Hak Asasi Manusia (HAM) sebagaimana diketahui bukan hanya bersifat kodrati yang melekat pada diri setiap manusia tetapi juga manusia dikarunia akal pikiran dan hati nurani. Tegasnya, bahwa hak asasi itu adalah hak yang sudah melekat pada setiap manusia yang digolongkan juga sebagai hak-hak alamiah (natural rights). Hak-hak alamiah ini antara lain hak hidup dan hak atas pemenuhan kebutuhan hidup. Disini sering terjadi salah pemahaman tentang konsepsi HAM dengan mengatakan ”HAM Polisi”, ”HAM tentara” dan lain-lain, karena HAM melekat pada diri manusia dan bukan pada profesi seperti polisi atau tentara meskipun polisi dan tentara itu adalah manusia. Polisi dan tentara adalah alat-alat koersif (kekerasan) negara dan sub-sistem kelembagaan negara.
Kelemahan konstitusi UUD 1945 (sebelum amandemen) juga turut mendukung penciptaan pemerintahan yang otoriter karena atribusi kekuasaan eksekutif terlampau besar sehingga tafsir konstitusi bersifat tunggal hanya penguasa semata. Perlindungan hak asasi manusia (HAM) menjadi agenda dan ikhtiar utama dari gerakan reformasi yang menuntut amandemen UUD 1945 dan terus menerus mendorong maju proses demokratisasi, dan pada sidang tahunan MPR tahun 2000 akhirnya memasukkan perlindungan HAM ke dalam Undang-Undang Dasar sebaimana dimuat dalam BAB XA berisi 10 Pasal HAM, dari pasal 28A-28J.

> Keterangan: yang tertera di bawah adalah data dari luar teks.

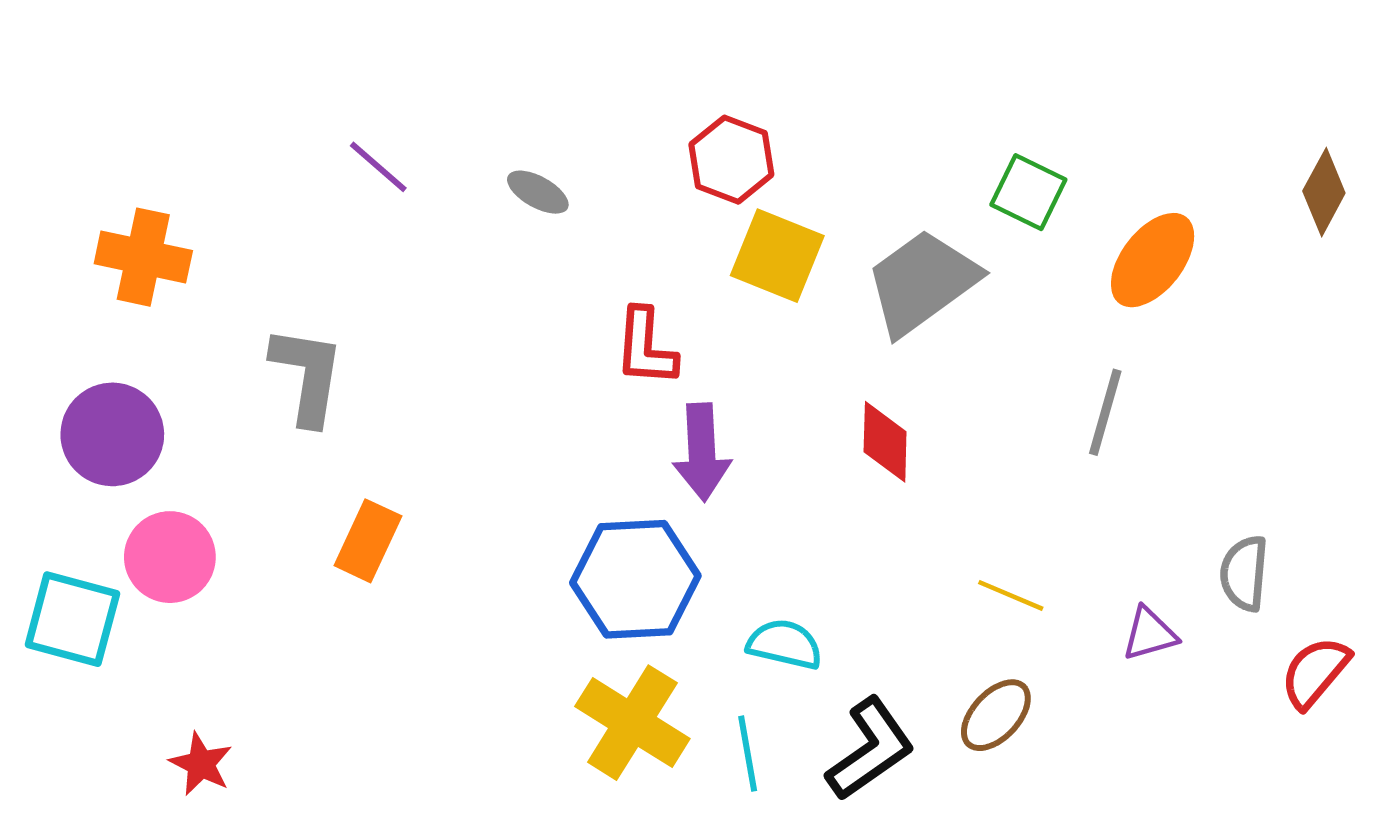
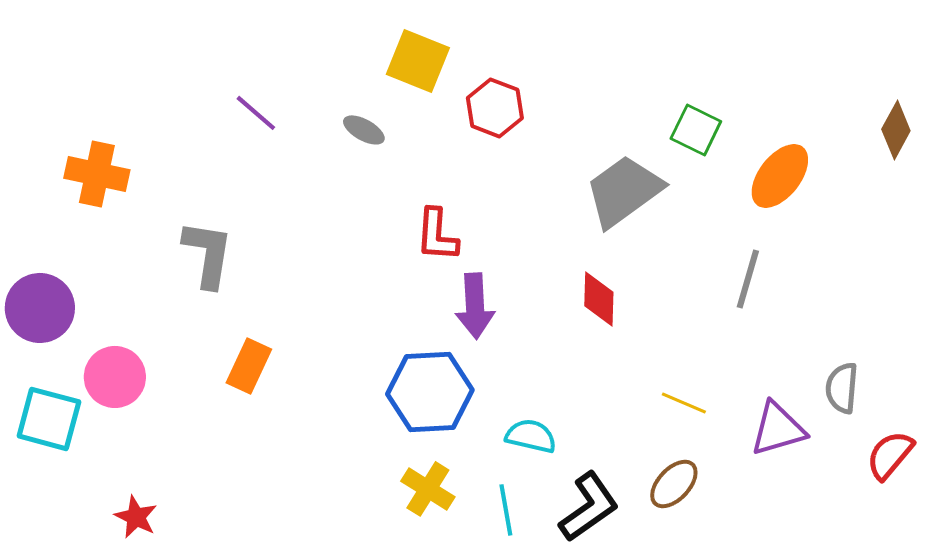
yellow square: (777, 256) -> (418, 61), moved
purple circle: (112, 434) -> (40, 308), moved
purple triangle: (1150, 634) -> (778, 429), size x1.5
yellow cross: (632, 723) -> (428, 489), size x0.7

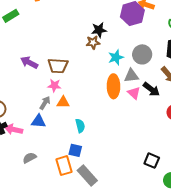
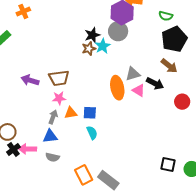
gray circle: (142, 54) -> (118, 31), moved
cyan star: (116, 57) -> (103, 46), moved
blue square: (75, 150) -> (90, 113), moved
gray semicircle: (29, 158) -> (53, 157), moved, turned -128
black square: (152, 161) -> (168, 165), moved

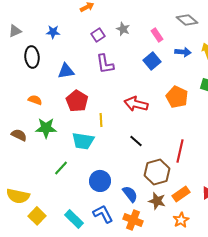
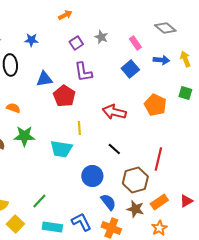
red pentagon: (77, 101) -> (64, 96), moved
green line: (61, 168) -> (39, 201), moved
blue circle: (100, 181) -> (92, 176), moved
cyan rectangle: (74, 219) -> (52, 227), turned -36

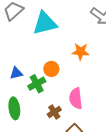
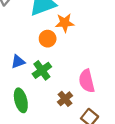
orange star: (81, 52) -> (65, 23), moved
orange circle: (51, 69) -> (48, 39), moved

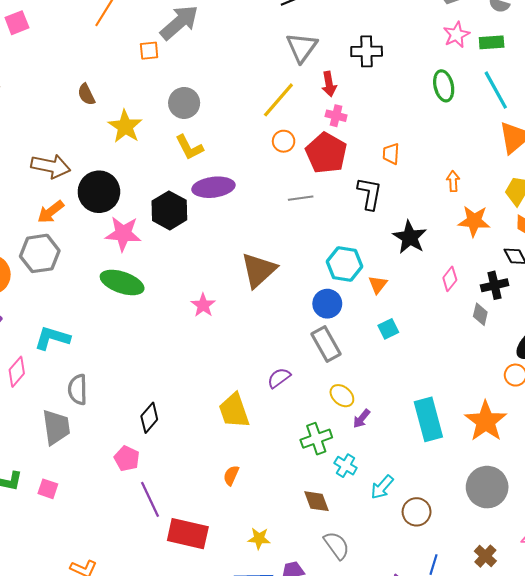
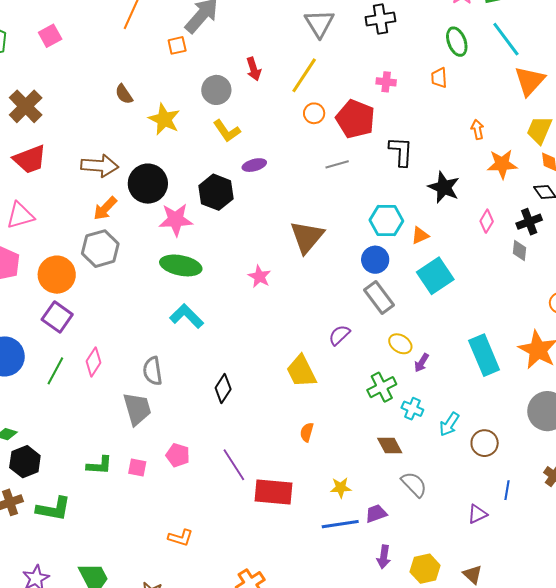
red arrow: (329, 84) -> (254, 69), moved
pink cross: (336, 116) -> (386, 82), moved
orange trapezoid: (391, 154) -> (439, 78), moved
purple ellipse: (213, 187) -> (254, 165), size x0.6
orange triangle: (378, 285) -> (420, 236), turned 36
cyan square: (388, 329) -> (435, 276), size x1.8
cyan L-shape: (52, 338) -> (187, 316), moved, turned 36
pink pentagon: (127, 459) -> (178, 455), moved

Dalam transisi politik menurut Rocky Gerung, sedikitnya ada dua indikator yang harus dipenuhi dalam melindungi dan menjamin hak asasi manusia. Pertama, Proses demokratisasi tercermin dalam pelembagaan politik seperti pengaturan lembaga-lembaga negara yang lebih seimbang (Presiden, DPR, MA, MK dan lain-lain), yang melindungi dan menjamin kebebasan politik tanpa diskriminasi, serta adanya jaminan bagi kegiatan serikat buruh dan petani dalam memperjuangkan hak mereka, Kedua, Perlindungan Hak Asasi Manusia dikukuhkan dalam hukum positif melalui UUDN RI 1945 maupun reformasi hukum atas perundang-undangan dan ratifikasi norma-norma hak asasi manusia, dan reformasi sistem peradilan dengan para hakim yang tidak lagi bercorak positivisme-legalistik yang sudah usang tetapi lebih progresif-responsif. teori keadilan retributif dan komutatif Aristoteles telah mengalami kemajuan pesat dengan munculnya konsep keadilan restoratif yang menekankan pemulihan keadilan bagi korban pelanggaran HAM berat.

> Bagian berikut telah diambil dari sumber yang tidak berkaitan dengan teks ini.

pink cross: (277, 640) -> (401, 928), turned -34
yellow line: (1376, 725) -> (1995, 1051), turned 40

Dalam masa pemerintahan Presiden Soesilo Bambang Yudhoyono (SBY) selama dua periode ini (2004-sekarang), Penegakan HAM tidak menampakkan perkembangan apapun bahkan di nilai gagal. SBY tidak menindak lanjuti secara serius laporan hasil penyelidikan Komnas HAM yang sudah diserahkan ke Kejaksaan Agung. hal ini dapat dilihat dari bolak baliknya berkas perkara pelanggaran HAM berat dari Komnas HAM ke Kejagung begitupun sebaliknya dengan alasan penyelidikan tidak lengkap atau pengadilan HAM ad Hoc yang belum terbentuk. Jika pemerintahan SBY memiliki komitmen kuat penegakan HAM, maka dapat memerintahkan secara tegas penyidikan dan penuntutan kepada Kejaksaan Agung dengan mengeluarkan Kepres pembentukan pengadilan HAM sesuai UU No. 26 Tahun 2000.
Sikap diam SBY ini menyiratkan kuatnya praktek impunitas (Impunity) terhadap pelaku pelanggaran HAM berat (gros violation of human rights) dimasa lampau karena tidak ada yang bertanggungjawab. Pelaku pelanggaran dibiarkan tak tersentuh hukum seakan-akan mempunyai kekebalan hukum dan aparat tak berkutik terhadap pelaku pelanggaran atau kejahatan. Pelaku menikmati hak-hak istimewa –karena kekebalannya- dan menikmati perlakuan khusus dalam hukum yang dibiarkan oleh negara.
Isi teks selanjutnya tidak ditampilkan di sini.